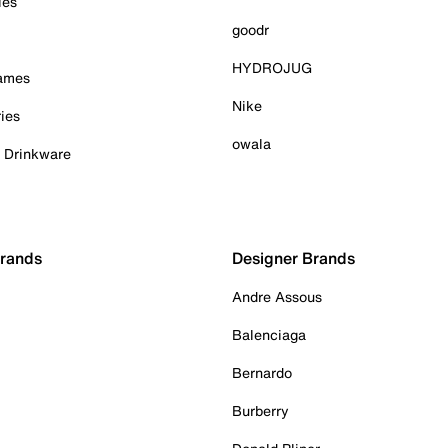
ies
goodr
HYDROJUG
Games
Nike
ies
owala
& Drinkware
Brands
Designer Brands
Andre Assous
Balenciaga
Bernardo
Burberry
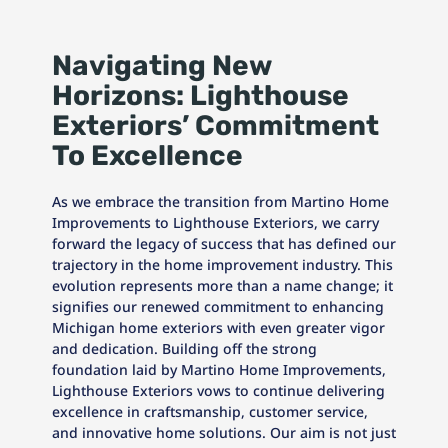
Navigating New
Horizons: Lighthouse
Exteriors’ Commitment
To Excellence
As we embrace the transition from Martino Home
Improvements to Lighthouse Exteriors, we carry
forward the legacy of success that has defined our
trajectory in the home improvement industry. This
evolution represents more than a name change; it
signifies our renewed commitment to enhancing
Michigan home exteriors with even greater vigor
and dedication. Building off the strong
foundation laid by Martino Home Improvements,
Lighthouse Exteriors vows to continue delivering
excellence in craftsmanship, customer service,
and innovative home solutions. Our aim is not just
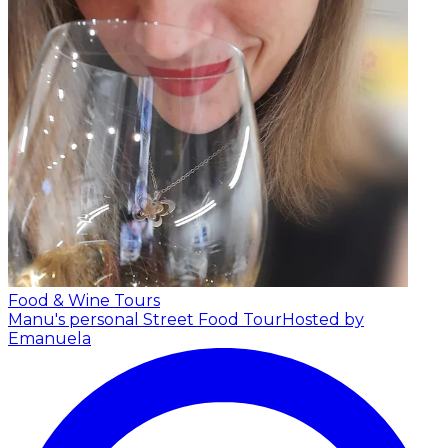
Food & Wine Tours
Manu's personal Street Food Tour
Hosted by
Emanuela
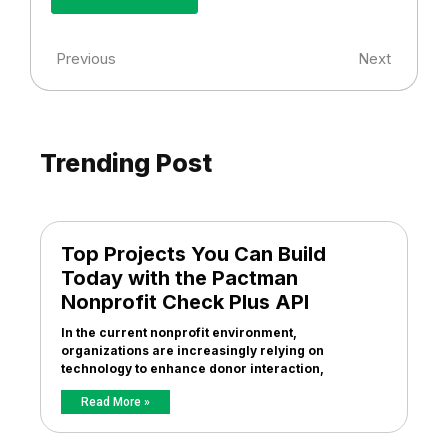
Previous
Next
Trending Post
Top Projects You Can Build
Today with the Pactman
Nonprofit Check Plus API
In the current nonprofit environment,
organizations are increasingly relying on
technology to enhance donor interaction,
Read More »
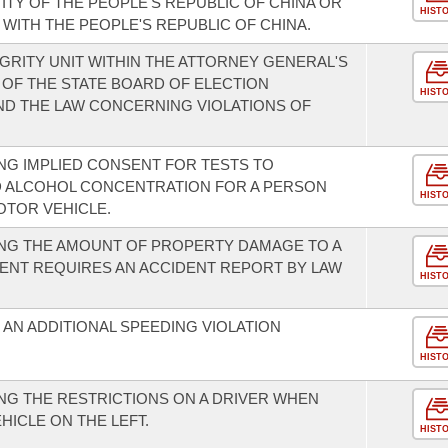
TY OF THE PEOPLE'S REPUBLIC OF CHINA OR
HIST
WITH THE PEOPLE'S REPUBLIC OF CHINA.
GRITY UNIT WITHIN THE ATTORNEY GENERAL'S
 OF THE STATE BOARD OF ELECTION
HIST
ND THE LAW CONCERNING VIOLATIONS OF
G IMPLIED CONSENT FOR TESTS TO
D ALCOHOL CONCENTRATION FOR A PERSON
HIST
OTOR VEHICLE.
NG THE AMOUNT OF PROPERTY DAMAGE TO A
DENT REQUIRES AN ACCIDENT REPORT BY LAW
HIST
AN ADDITIONAL SPEEDING VIOLATION
HIST
G THE RESTRICTIONS ON A DRIVER WHEN
HICLE ON THE LEFT.
HIST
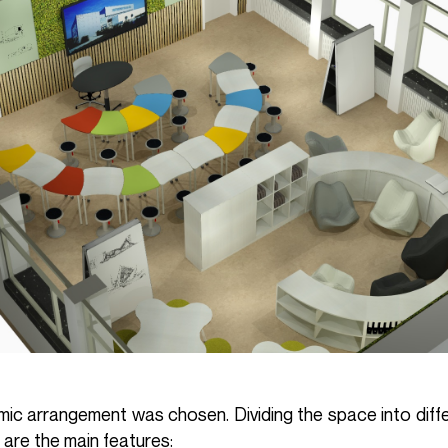
namic arrangement was chosen. Dividing the space into diff
 are the main features:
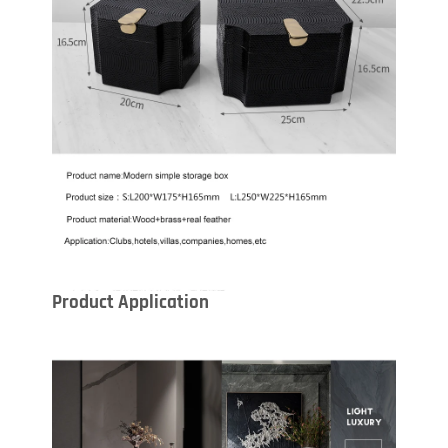
Product Application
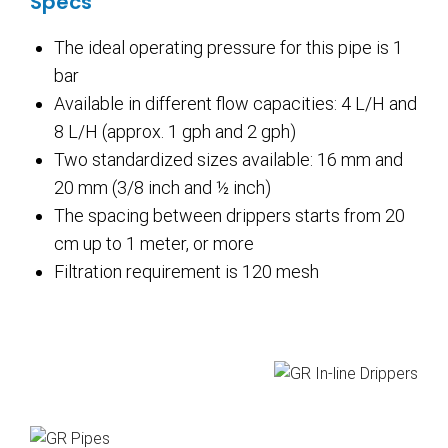
Specs
The ideal operating pressure for this pipe is 1
bar
Available in different flow capacities: 4 L/H and
8 L/H (approx. 1 gph and 2 gph)
Two standardized sizes available: 16 mm and
20 mm (3/8 inch and ½ inch)
The spacing between drippers starts from 20
cm up to 1 meter, or more
Filtration requirement is 120 mesh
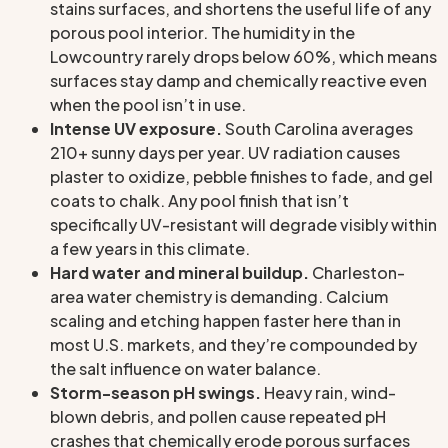
stains surfaces, and shortens the useful life of any
porous pool interior. The humidity in the
Lowcountry rarely drops below 60%, which means
surfaces stay damp and chemically reactive even
when the pool isn’t in use.
Intense UV exposure.
South Carolina averages
210+ sunny days per year. UV radiation causes
plaster to oxidize, pebble finishes to fade, and gel
coats to chalk. Any pool finish that isn’t
specifically UV-resistant will degrade visibly within
a few years in this climate.
Hard water and mineral buildup.
Charleston-
area water chemistry is demanding. Calcium
scaling and etching happen faster here than in
most U.S. markets, and they’re compounded by
the salt influence on water balance.
Storm-season pH swings.
Heavy rain, wind-
blown debris, and pollen cause repeated pH
crashes that chemically erode porous surfaces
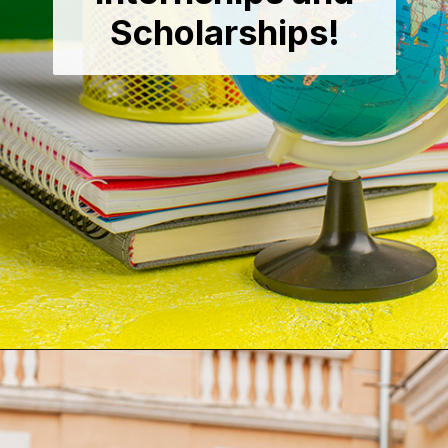
Scholarships!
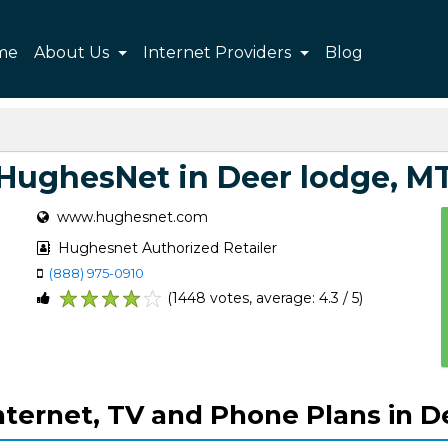
me
About Us
Internet Providers
Blog
HughesNet in Deer lodge, M
www.hughesnet.com
Hughesnet Authorized Retailer
(888) 975-0910
(1448 votes, average: 4.3 / 5)
1
2
3
4
5
ternet, TV and Phone Plans in D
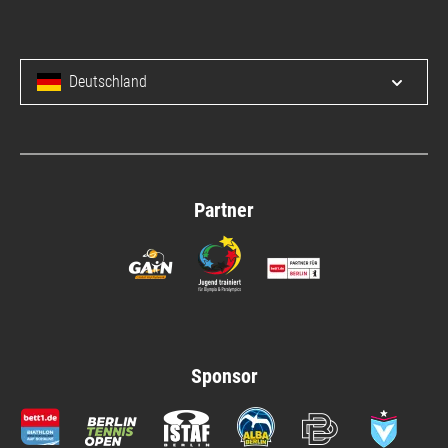
Deutschland
Open/c
Partner
Sponsor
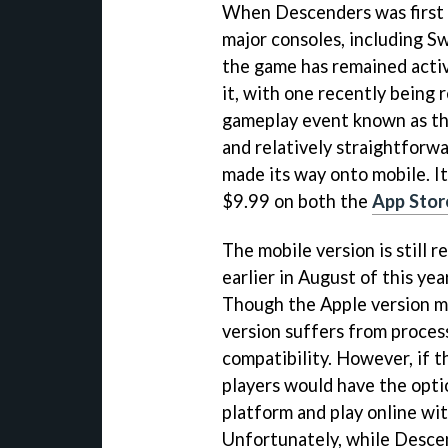
When Descenders was first r
major consoles, including Sw
the game has remained activ
it, with one recently being 
gameplay event known as the
and relatively straightforwa
made its way onto mobile. I
$9.99 on both the
App Stor
The mobile version is still r
earlier in August of this yea
Though the Apple version ma
version suffers from process
compatibility. However, if 
players would have the opti
platform and play online wit
Unfortunately, while Descen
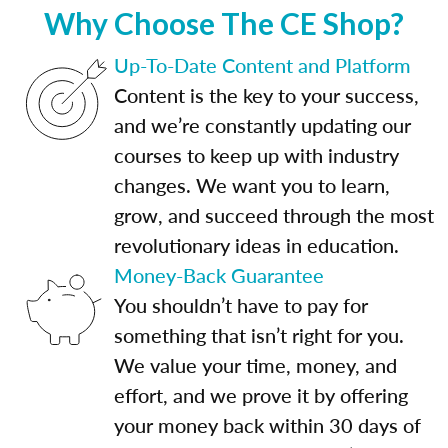
Why Choose The CE Shop?
Up-To-Date Content and Platform
Content is the key to your success,
and we’re constantly updating our
courses to keep up with industry
changes. We want you to learn,
grow, and succeed through the most
revolutionary ideas in education.
Money-Back Guarantee
You shouldn’t have to pay for
something that isn’t right for you.
We value your time, money, and
effort, and we prove it by offering
your money back within 30 days of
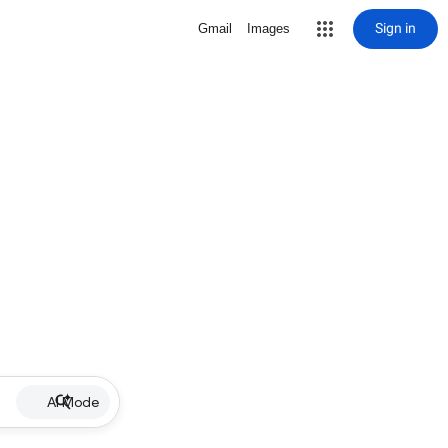
Sign in
Gmail
Images
AI Mode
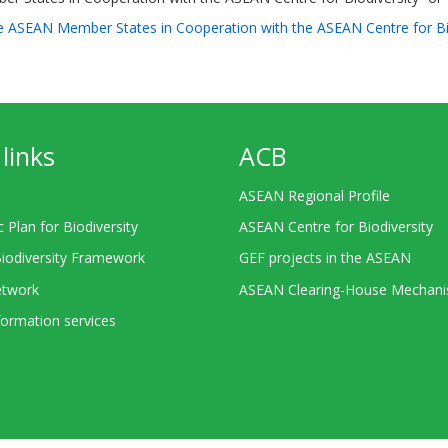
 the ASEAN Member States in Cooperation with the ASEAN Centre for 
links
ACB
ASEAN Regional Profile
c Plan for Biodiversity
ASEAN Centre for Biodiversity
Biodiversity Framework
GEF projects in the ASEAN
twork
ASEAN Clearing-House Mechan
ormation services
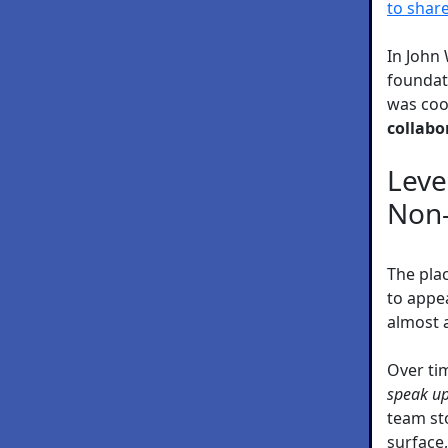
to share
In John
foundat
was coo
collabo
Leve
Non-
The plac
to appea
almost 
Over ti
speak up
team st
surface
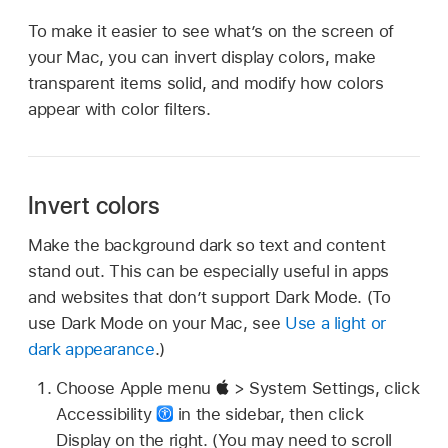
To make it easier to see what’s on the screen of
your Mac, you can invert display colors, make
transparent items solid, and modify how colors
appear with color filters.
Invert colors
Make the background dark so text and content
stand out. This can be especially useful in apps
and websites that don’t support Dark Mode. (To
use Dark Mode on your Mac, see
Use a light or
dark appearance
.)
Choose Apple menu
> System Settings, click
Accessibility
in the sidebar, then click
Display on the right. (You may need to scroll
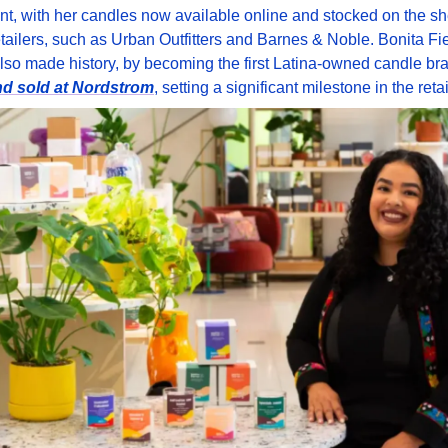
, with her candles now available online and stocked on the she
etailers, such as Urban Outfitters and Barnes & Noble. Bonita Fie
nd sold at Nordstrom
, setting a significant milestone in the retai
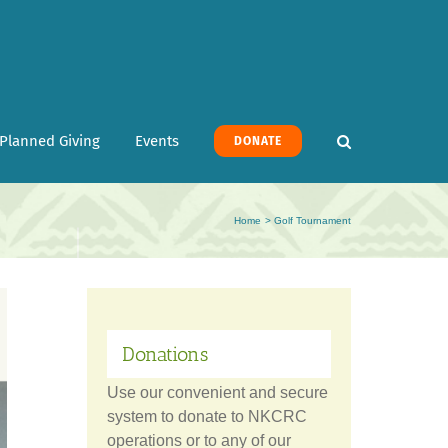
Planned Giving
Events
DONATE
Home
Golf Tournament
Donations
Use our convenient and secure
system to donate to NKCRC
operations or to any of our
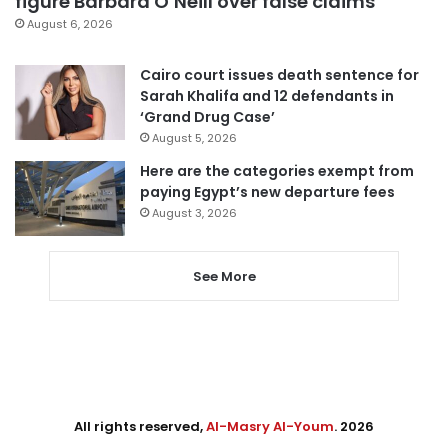
figure Barbara O’Neill over false claims
August 6, 2026
Cairo court issues death sentence for
Sarah Khalifa and 12 defendants in
‘Grand Drug Case’
August 5, 2026
Here are the categories exempt from
paying Egypt’s new departure fees
August 3, 2026
See More
All rights reserved,
Al-Masry Al-Youm
. 2026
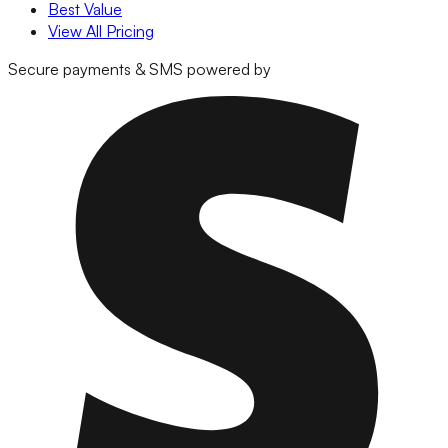
Best Value
View All Pricing
Secure payments & SMS powered by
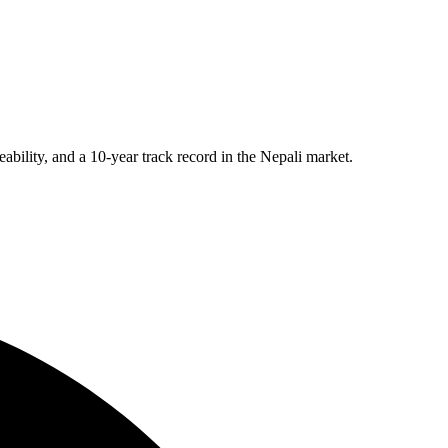
eability, and a 10-year track record in the Nepali market.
***
In the material above, please count the lines that hold the word "click" and answer with only that number.

- **Exercise solution**
2